TIL: Data Dependency and Performance in Assembly Redux

Unsatisfied with my last investigation into dependency breaking I decided to dig a little deeper.

First, instead of using hyperfine I’ve used Daniel Lemire’s (an absolute SIMD beast by the way, highly recommend reading his blog and marveling at simdjson) benchmarking harness and instead of a shared CPU I’ve used a dedicated host. I’ve also used C++ with -O1, which generates basically the same code as my handwritten assembly, but is much easier to work with.

As a refresher, we had two implementations of sum, one I expected to be slower

int result = 0;

for (int i = 0; i <= N/2; i++) {
    result += arr[2*i];
    result += arr[2*i+1];
}

return result;

And one I expected to be faster, thanks to the two operations in the loop being independent of each other, allowing out-of-order execution:

int result1 = 0;
int result2 = 0;

for (int i = 0; i <= N/2; i++) {
    result1 += arr[2*i];
    result2 += arr[2*i+1];
}

return result1 + result2;

With hyperfine on a shared CPU it was impossible to distinguish which is which. With perf events, I’m able to measure a consistent difference: the single variable implementation finishes in 293ms and the two variable in 261ms, ie. about 12% faster.

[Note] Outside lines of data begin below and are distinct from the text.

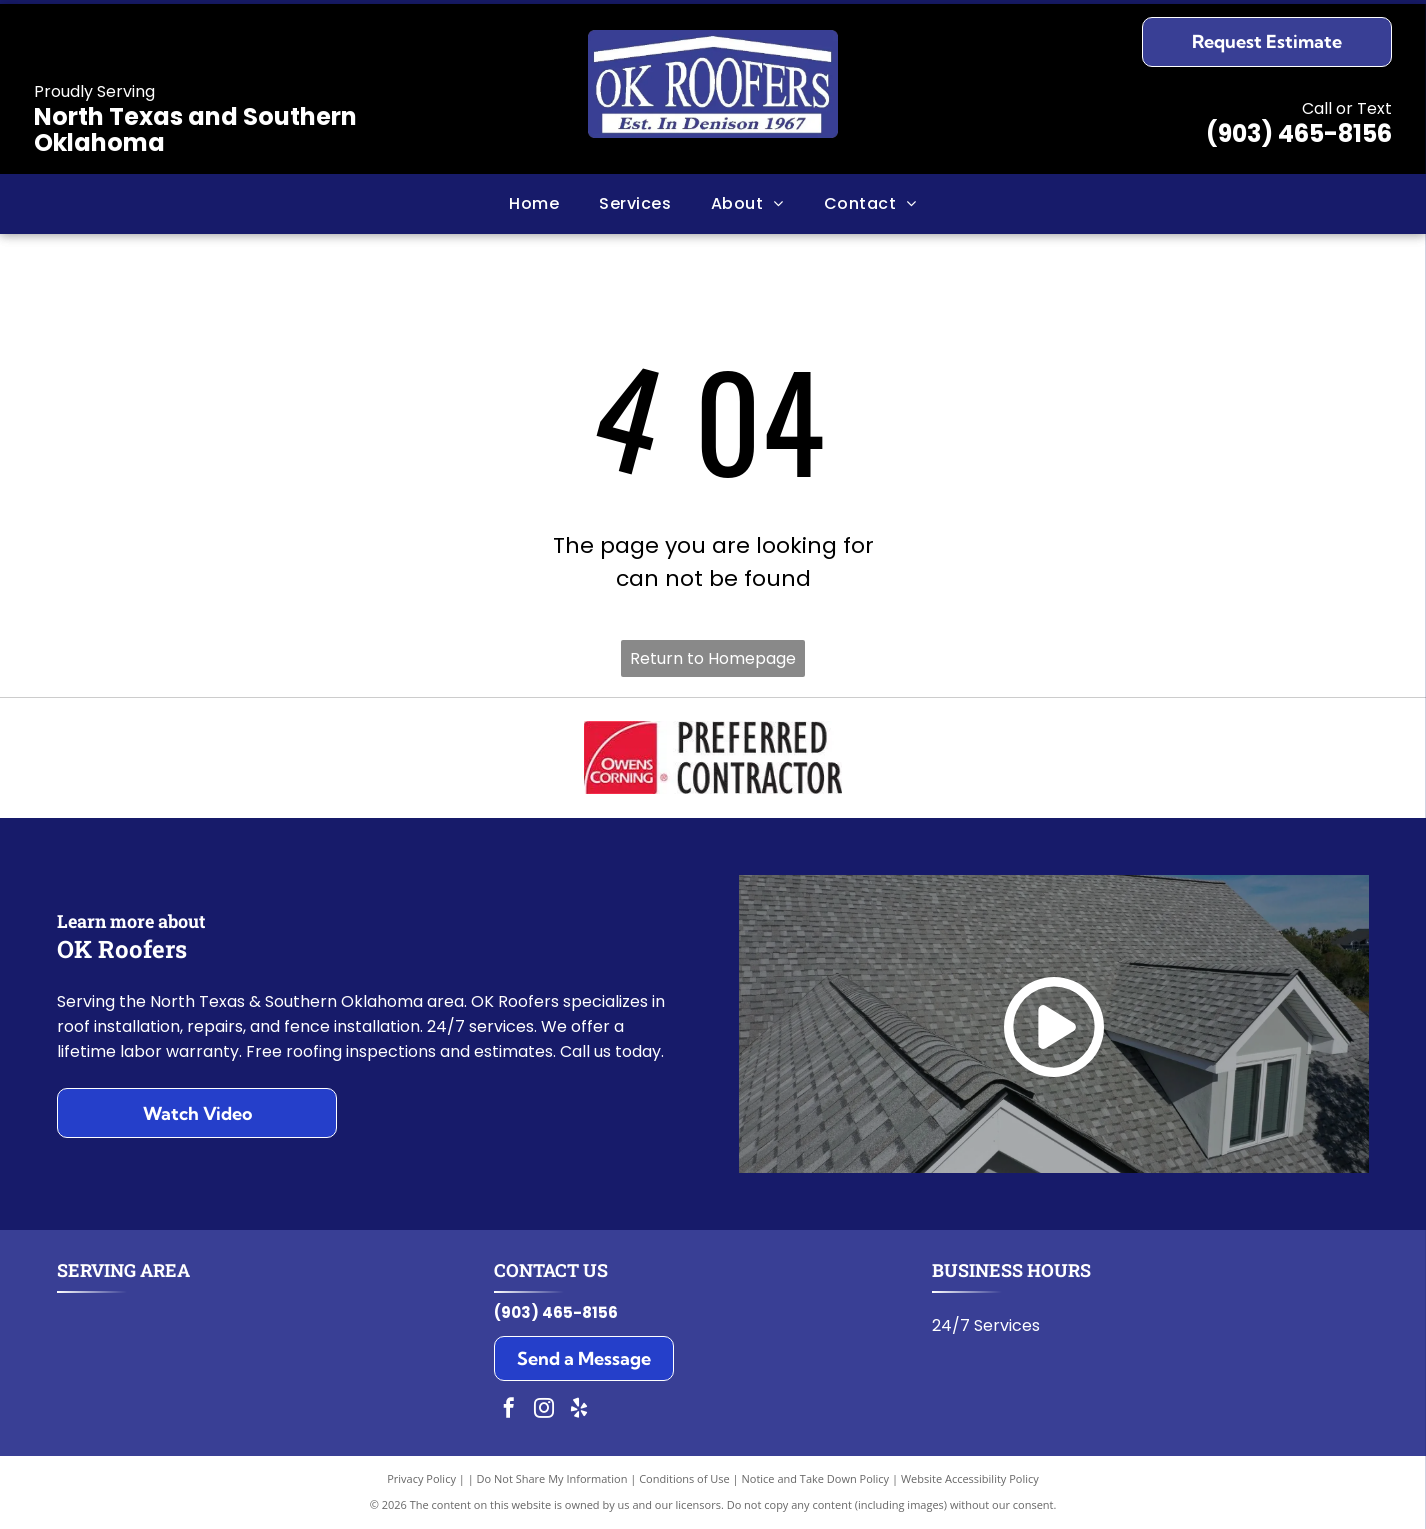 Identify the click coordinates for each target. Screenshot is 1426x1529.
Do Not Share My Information (552, 1478)
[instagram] (544, 1410)
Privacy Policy (421, 1478)
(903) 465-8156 (1299, 133)
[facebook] (509, 1410)
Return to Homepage (713, 658)
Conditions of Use (684, 1478)
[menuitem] (534, 204)
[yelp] (579, 1410)
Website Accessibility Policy (970, 1478)
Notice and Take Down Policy (816, 1478) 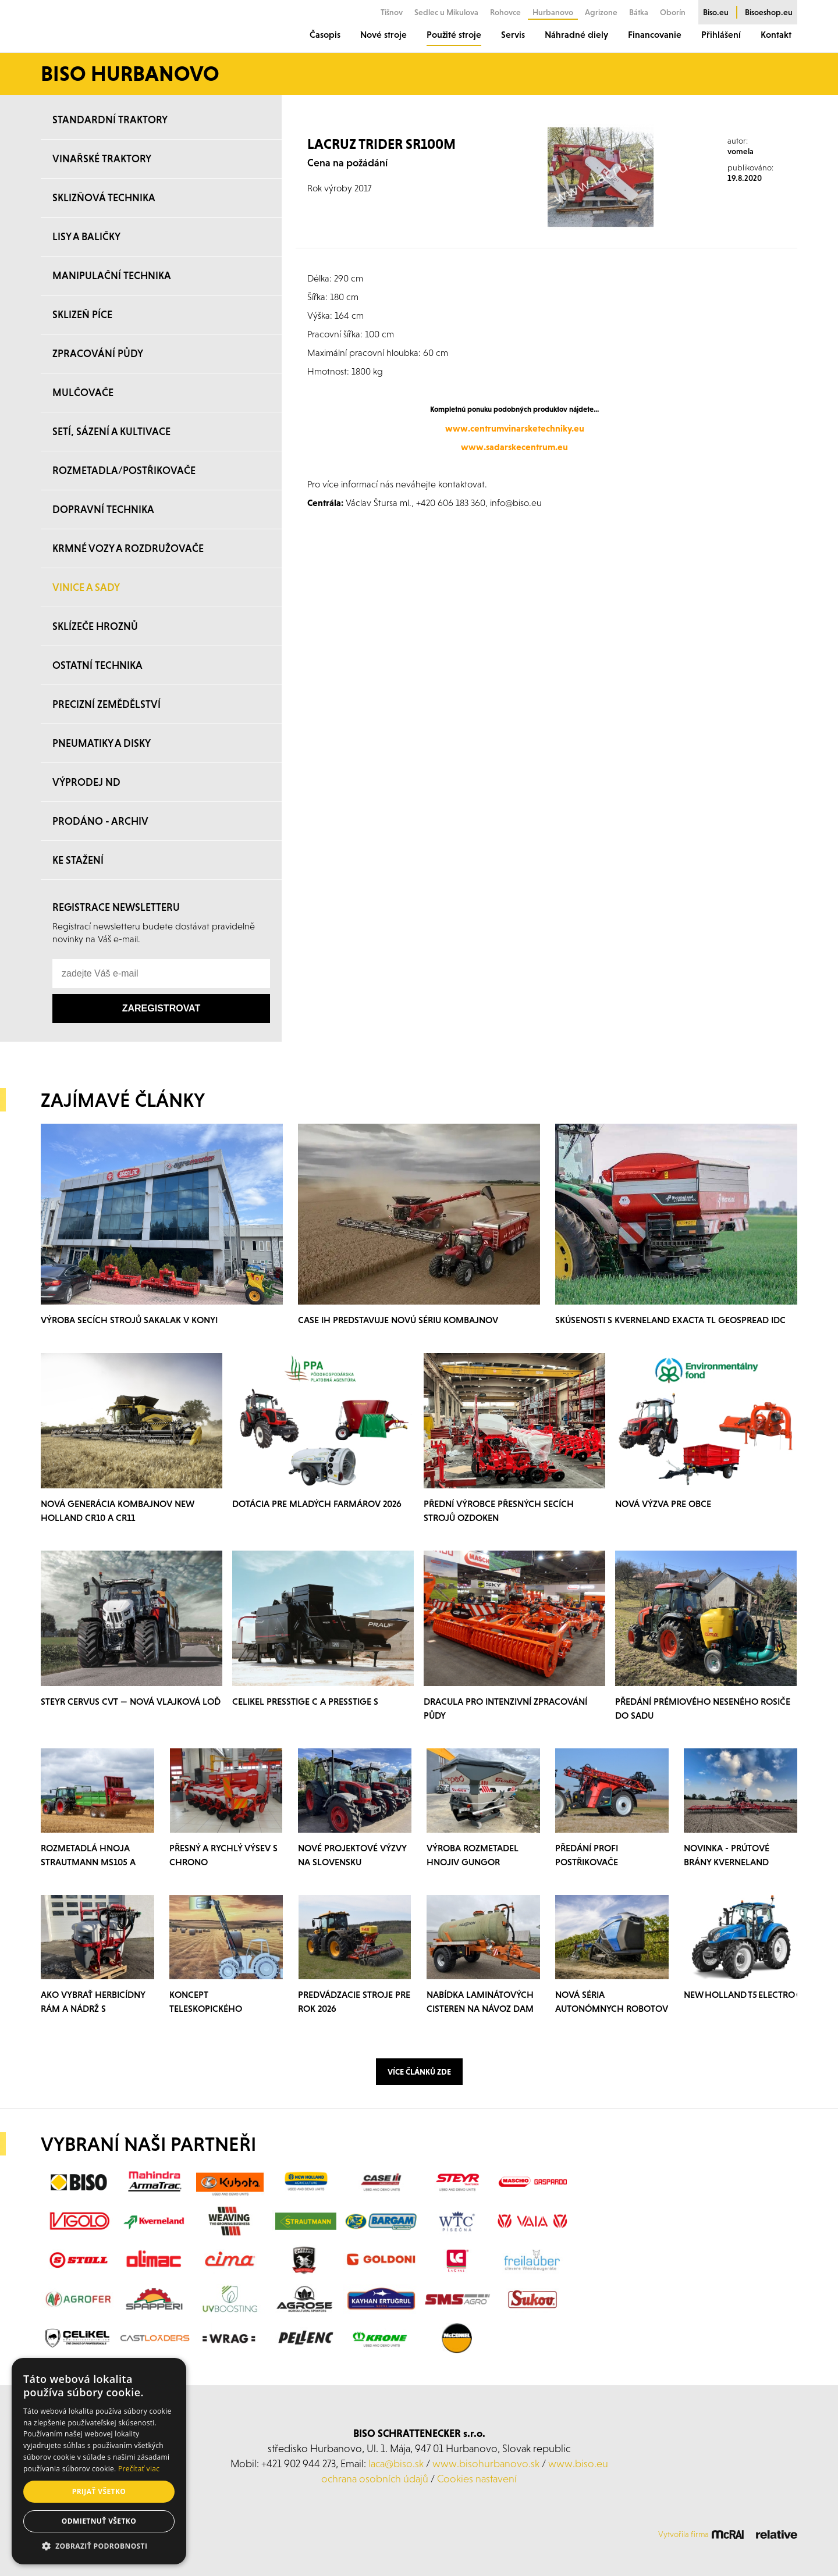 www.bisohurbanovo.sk (485, 2463)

What’s more interesting though, is what happens when I unroll the loop even more and use 1, 2 or 4 variables:

int result1 = 0;
int result2 = 0;
int result3 = 0;
int result4 = 0;

for (int i = 0; i <= N/4; i++) {
    result1 += arr[2*i];
    result2 += arr[2*i+1];
    result3 += arr[2*i+2];
    result4 += arr[2*i+3];
}

return result1 + result2 + result3 + result4;

The one variable version gets slightly faster at 284ms, presumably due to lower loop overhead, but the 2 and 4 variable version speed up considerably more to 187ms and 170ms respectively, ie. 35% faster!

graph

Unsurprisingly these differences disappear when I use -O3.

Pretty cool! Wish I had a more precise understanding of why this happen though.